The input:
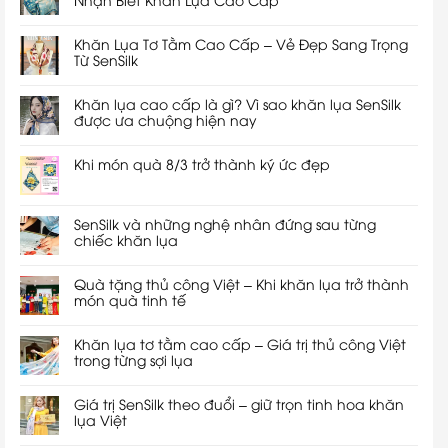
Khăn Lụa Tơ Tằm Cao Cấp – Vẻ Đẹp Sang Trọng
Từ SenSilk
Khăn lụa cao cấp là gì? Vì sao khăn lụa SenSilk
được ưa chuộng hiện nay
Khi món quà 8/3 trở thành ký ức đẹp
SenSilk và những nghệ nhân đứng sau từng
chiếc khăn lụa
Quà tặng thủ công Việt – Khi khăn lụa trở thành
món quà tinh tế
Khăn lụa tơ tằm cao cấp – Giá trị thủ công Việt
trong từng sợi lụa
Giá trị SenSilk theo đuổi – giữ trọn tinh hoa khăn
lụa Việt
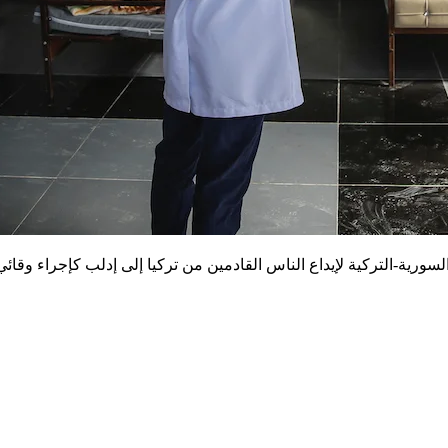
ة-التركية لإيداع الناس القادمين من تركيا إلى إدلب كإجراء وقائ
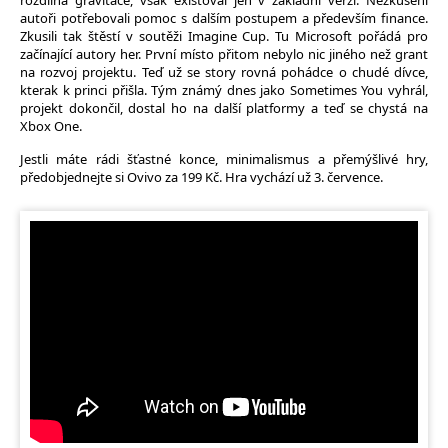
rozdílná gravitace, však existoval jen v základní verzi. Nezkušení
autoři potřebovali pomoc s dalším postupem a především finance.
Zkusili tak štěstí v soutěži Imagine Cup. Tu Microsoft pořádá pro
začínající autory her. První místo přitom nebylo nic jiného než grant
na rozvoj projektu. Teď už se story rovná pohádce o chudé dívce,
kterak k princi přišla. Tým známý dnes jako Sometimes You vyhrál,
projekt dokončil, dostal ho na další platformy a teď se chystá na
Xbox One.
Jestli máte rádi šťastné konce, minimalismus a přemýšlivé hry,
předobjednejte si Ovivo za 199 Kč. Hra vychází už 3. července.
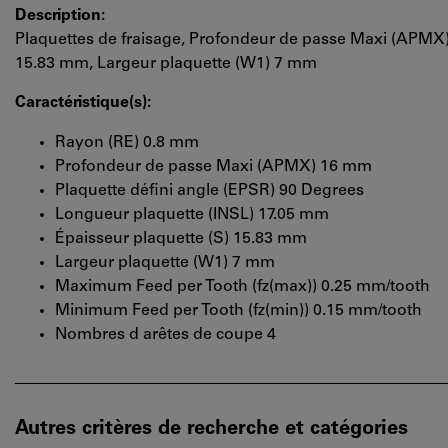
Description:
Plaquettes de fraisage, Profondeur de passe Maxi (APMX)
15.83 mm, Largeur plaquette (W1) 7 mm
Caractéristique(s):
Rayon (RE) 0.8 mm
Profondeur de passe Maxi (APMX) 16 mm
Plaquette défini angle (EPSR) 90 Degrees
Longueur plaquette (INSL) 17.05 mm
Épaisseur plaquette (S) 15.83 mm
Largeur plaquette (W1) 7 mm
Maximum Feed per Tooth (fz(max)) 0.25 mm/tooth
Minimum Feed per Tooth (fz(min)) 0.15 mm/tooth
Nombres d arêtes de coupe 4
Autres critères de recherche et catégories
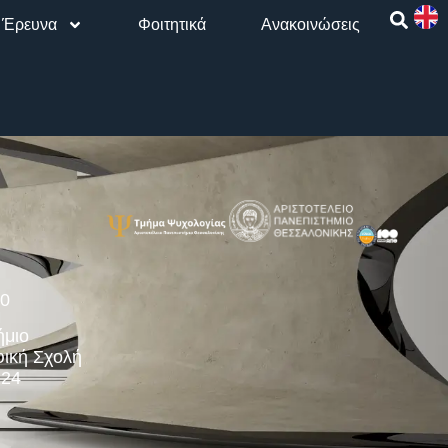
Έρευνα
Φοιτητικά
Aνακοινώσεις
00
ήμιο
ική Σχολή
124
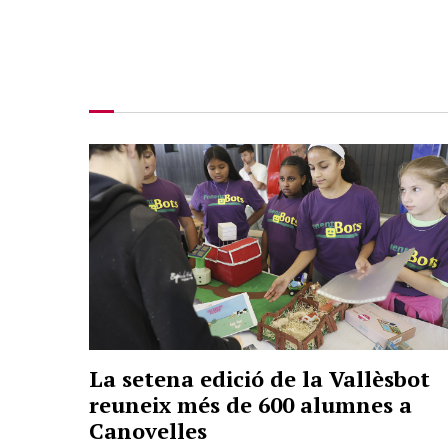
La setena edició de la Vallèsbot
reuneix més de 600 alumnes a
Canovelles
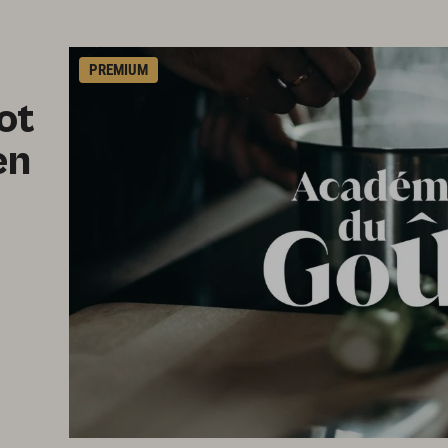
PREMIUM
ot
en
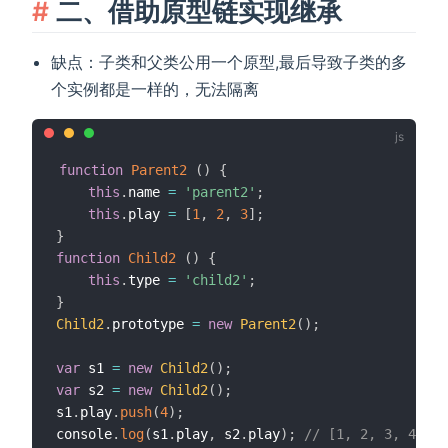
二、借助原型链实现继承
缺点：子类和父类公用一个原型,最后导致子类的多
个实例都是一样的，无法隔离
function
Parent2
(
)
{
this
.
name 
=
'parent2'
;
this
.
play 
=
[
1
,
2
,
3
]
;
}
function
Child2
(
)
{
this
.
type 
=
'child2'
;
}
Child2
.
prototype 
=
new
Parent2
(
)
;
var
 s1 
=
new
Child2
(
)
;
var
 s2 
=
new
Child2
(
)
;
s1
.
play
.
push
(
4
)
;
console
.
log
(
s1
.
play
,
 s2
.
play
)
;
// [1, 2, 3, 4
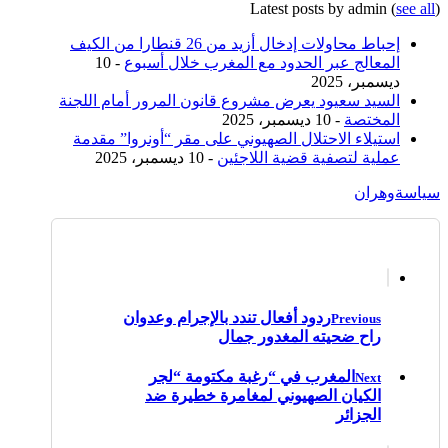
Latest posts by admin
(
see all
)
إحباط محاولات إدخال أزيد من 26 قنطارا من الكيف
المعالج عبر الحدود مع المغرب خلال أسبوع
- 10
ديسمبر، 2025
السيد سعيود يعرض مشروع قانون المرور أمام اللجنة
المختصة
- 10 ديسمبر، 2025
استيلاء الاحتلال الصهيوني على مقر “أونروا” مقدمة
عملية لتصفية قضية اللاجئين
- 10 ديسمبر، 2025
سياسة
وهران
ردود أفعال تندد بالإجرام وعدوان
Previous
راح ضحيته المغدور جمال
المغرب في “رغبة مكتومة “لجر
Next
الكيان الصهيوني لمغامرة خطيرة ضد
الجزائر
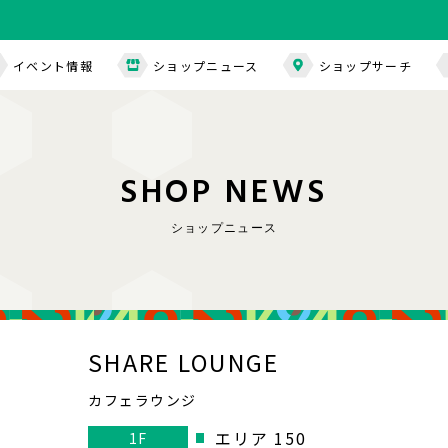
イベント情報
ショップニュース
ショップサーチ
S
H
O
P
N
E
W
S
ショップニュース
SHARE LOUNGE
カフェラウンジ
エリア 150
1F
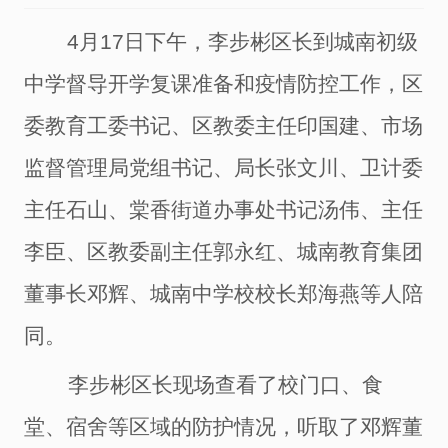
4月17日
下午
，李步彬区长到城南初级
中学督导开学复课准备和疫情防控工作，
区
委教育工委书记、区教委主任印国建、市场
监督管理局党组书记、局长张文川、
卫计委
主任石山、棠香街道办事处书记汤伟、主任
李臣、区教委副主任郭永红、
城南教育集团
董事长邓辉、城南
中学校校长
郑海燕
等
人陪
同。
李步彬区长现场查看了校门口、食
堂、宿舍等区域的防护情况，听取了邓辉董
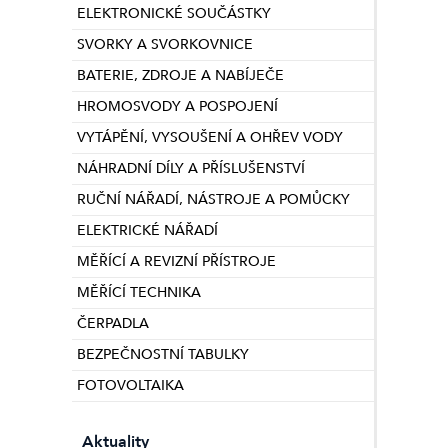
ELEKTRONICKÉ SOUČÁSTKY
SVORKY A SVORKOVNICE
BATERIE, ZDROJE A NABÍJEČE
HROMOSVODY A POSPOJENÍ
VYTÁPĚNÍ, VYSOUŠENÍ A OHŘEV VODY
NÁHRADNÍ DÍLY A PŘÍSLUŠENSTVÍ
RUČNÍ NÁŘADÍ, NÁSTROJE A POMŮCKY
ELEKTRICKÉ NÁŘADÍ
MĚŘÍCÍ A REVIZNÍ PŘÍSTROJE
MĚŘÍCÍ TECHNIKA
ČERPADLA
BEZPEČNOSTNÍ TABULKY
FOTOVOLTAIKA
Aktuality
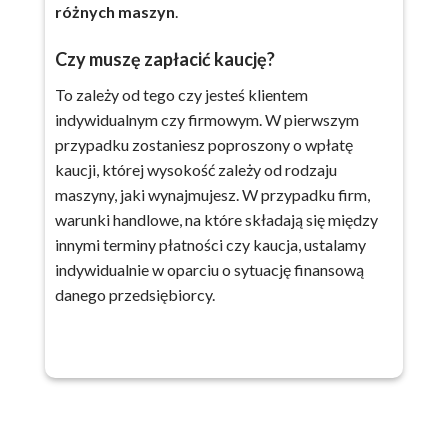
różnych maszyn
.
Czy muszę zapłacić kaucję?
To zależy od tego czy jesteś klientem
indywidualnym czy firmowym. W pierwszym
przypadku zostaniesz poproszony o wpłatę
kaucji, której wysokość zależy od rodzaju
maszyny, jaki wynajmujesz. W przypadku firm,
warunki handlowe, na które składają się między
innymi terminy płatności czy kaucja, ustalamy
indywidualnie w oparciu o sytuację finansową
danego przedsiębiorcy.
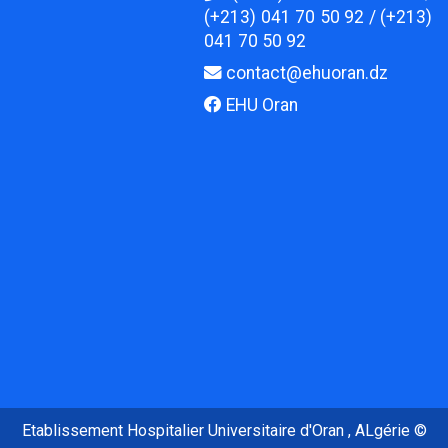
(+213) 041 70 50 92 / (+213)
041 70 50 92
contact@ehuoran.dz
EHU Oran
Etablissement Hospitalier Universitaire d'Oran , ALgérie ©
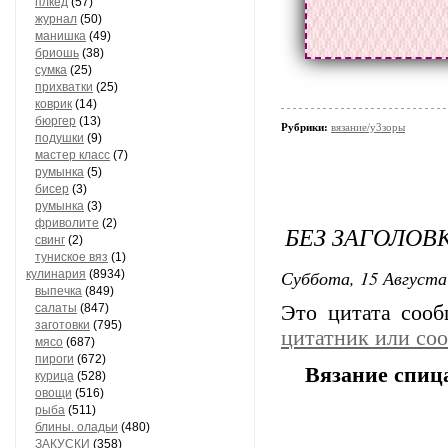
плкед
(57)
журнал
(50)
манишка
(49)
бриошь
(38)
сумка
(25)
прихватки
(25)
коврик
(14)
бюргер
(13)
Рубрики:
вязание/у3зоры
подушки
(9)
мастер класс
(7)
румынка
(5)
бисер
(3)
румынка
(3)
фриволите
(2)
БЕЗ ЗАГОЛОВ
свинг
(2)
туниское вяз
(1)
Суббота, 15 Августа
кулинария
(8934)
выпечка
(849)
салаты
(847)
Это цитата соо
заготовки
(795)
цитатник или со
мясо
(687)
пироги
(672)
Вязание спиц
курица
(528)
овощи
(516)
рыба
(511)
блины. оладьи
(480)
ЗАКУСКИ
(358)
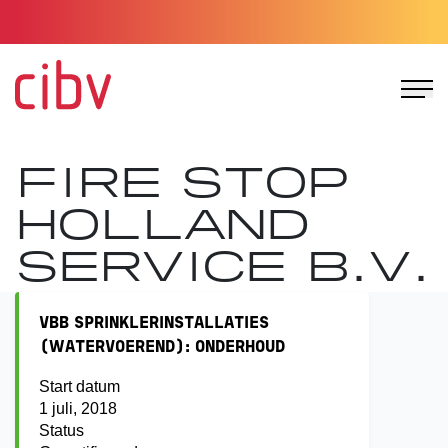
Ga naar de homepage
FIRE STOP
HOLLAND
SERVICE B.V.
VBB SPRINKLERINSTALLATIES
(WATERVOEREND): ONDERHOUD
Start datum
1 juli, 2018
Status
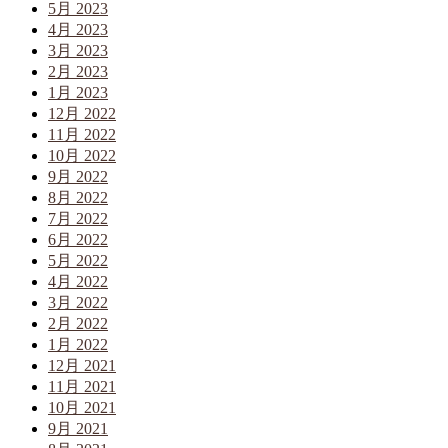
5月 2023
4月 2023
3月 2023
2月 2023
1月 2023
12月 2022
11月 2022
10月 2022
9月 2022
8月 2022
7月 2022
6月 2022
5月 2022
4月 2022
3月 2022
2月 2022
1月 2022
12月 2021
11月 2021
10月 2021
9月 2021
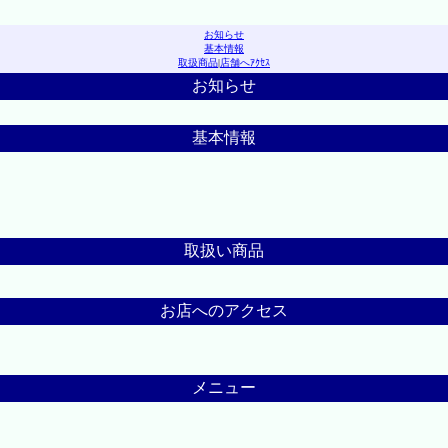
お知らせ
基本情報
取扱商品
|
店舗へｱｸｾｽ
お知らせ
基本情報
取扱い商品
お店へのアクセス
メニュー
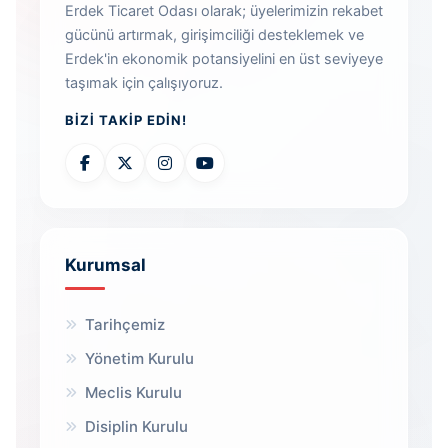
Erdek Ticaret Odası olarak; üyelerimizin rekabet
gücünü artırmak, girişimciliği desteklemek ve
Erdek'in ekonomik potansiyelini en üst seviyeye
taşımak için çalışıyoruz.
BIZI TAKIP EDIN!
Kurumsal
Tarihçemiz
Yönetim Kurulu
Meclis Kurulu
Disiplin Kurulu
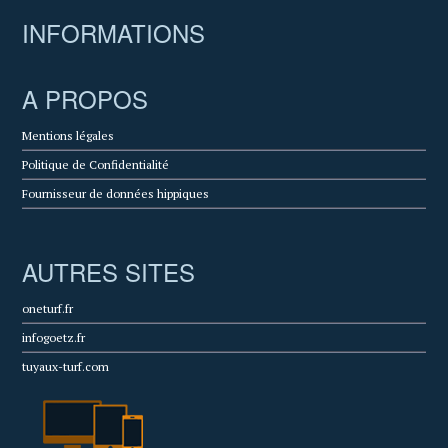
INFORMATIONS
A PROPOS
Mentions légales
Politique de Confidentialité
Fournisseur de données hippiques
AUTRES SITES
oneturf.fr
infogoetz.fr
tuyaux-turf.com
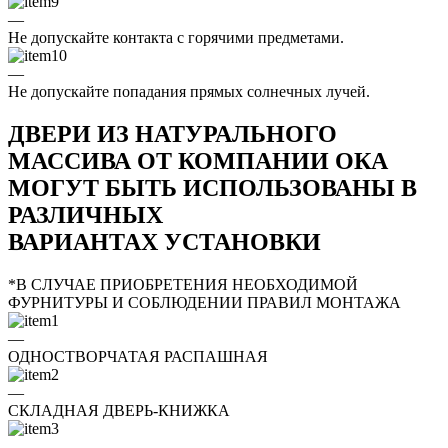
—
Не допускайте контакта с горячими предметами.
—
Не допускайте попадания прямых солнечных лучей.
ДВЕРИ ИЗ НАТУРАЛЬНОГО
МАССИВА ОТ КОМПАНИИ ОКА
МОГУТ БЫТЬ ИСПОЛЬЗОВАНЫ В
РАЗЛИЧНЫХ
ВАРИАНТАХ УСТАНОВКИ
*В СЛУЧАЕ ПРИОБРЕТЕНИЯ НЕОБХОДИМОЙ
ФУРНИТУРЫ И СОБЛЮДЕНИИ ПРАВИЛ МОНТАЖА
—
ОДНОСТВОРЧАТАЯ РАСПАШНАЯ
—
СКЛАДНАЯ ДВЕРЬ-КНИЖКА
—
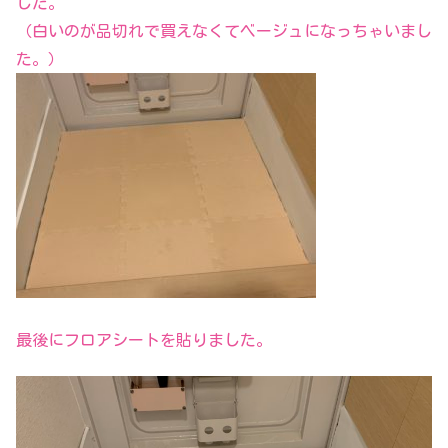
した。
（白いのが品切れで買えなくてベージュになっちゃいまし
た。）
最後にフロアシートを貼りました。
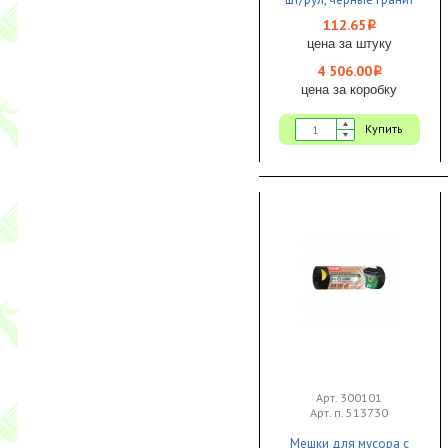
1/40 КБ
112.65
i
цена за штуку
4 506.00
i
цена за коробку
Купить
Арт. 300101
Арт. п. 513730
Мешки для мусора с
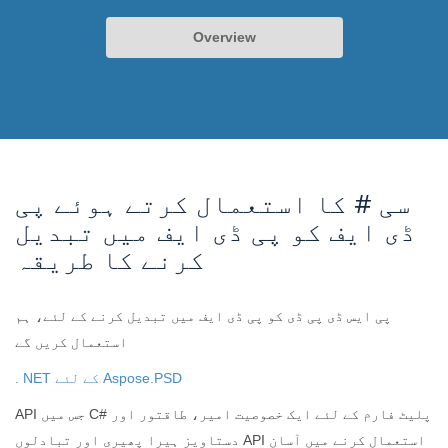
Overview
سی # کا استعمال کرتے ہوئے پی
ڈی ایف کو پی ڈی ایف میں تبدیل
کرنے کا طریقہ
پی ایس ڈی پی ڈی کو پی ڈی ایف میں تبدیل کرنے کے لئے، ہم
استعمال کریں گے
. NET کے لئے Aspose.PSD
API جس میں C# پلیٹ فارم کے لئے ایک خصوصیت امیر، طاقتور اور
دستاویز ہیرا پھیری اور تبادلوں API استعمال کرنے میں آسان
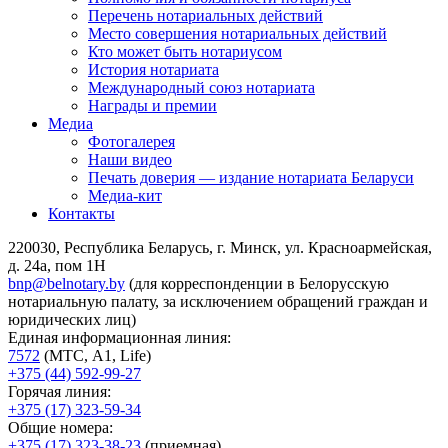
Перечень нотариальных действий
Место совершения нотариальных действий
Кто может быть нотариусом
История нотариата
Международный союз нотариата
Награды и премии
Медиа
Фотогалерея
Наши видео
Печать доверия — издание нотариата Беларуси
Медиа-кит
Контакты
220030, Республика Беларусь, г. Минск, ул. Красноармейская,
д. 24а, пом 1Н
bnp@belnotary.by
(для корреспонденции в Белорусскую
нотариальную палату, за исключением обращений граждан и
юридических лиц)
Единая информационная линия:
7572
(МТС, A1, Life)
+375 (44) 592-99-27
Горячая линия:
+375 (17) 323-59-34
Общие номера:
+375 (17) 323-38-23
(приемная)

Work item: The answer is each line from the entries above in which the word "действий" occurs.

Output for this task:
Перечень нотариальных действий
Место совершения нотариальных действий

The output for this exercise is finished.